Numerical Electromagnetics : The FDTD Method
Beginning with the development of finite difference equations, and leading to the complete FDTD algorithm, this is a coherent introduction to the FDTD method (the method of choice for modeling Maxwell's equations). It provides students and professional engineers with everything they need to know to begin writing FDTD simulations from scratch and to develop a thorough understanding of the inner workings of commercial FDTD software. Stability, numerical dispersion, sources and boundary conditions are all discussed in detail, as are dispersive and anisotropic materials. A comparative introduction of the finite volume and finite element methods is also provided. All concepts are introduced from first principles, so no prior modeling experience is required, and they are made easier to understand through numerous illustrative examples and the inclusion of both intuitive explanations and mathematical derivations.

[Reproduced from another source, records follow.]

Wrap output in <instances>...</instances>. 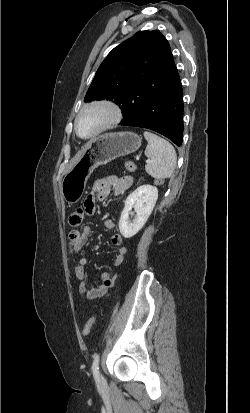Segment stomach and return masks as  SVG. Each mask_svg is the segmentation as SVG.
<instances>
[{
  "label": "stomach",
  "instance_id": "0dacf381",
  "mask_svg": "<svg viewBox=\"0 0 250 413\" xmlns=\"http://www.w3.org/2000/svg\"><path fill=\"white\" fill-rule=\"evenodd\" d=\"M141 141V137L133 132L106 133L92 140L61 182L64 200L68 204L78 202L95 168L137 151Z\"/></svg>",
  "mask_w": 250,
  "mask_h": 413
}]
</instances>
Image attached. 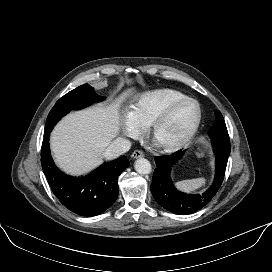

- Electronic book text | 384 pages
- 07 Apr 2011
- CAMBRIDGE UNIVERSITY PRESS
- Cambridge University Press (Virtual Publishing)
- Cambridge, United Kingdom
- 100 b/w illus. 3 tables 111 exercises
Table of contents
1. Introduction; 2. Review of electromagnetic theory; 3. Partial differential equations and physical systems; 4. The FDTD grid and the Yee algorithm; 5. Numerical stability of finite difference methods; 6. Numerical dispersion and dissipation; 7. Introduction of sources; 8. Absorbing boundary conditions; 9. The perfectly matched layer; 10. FDTD modeling in dispersive media; 11. FDTD modeling in anistropic media; 12. Some advanced topics; 13. Unconditionally stable implicit FDTD methods; 14. Finite-difference frequency domain; 15. Finite volume and finite element methods.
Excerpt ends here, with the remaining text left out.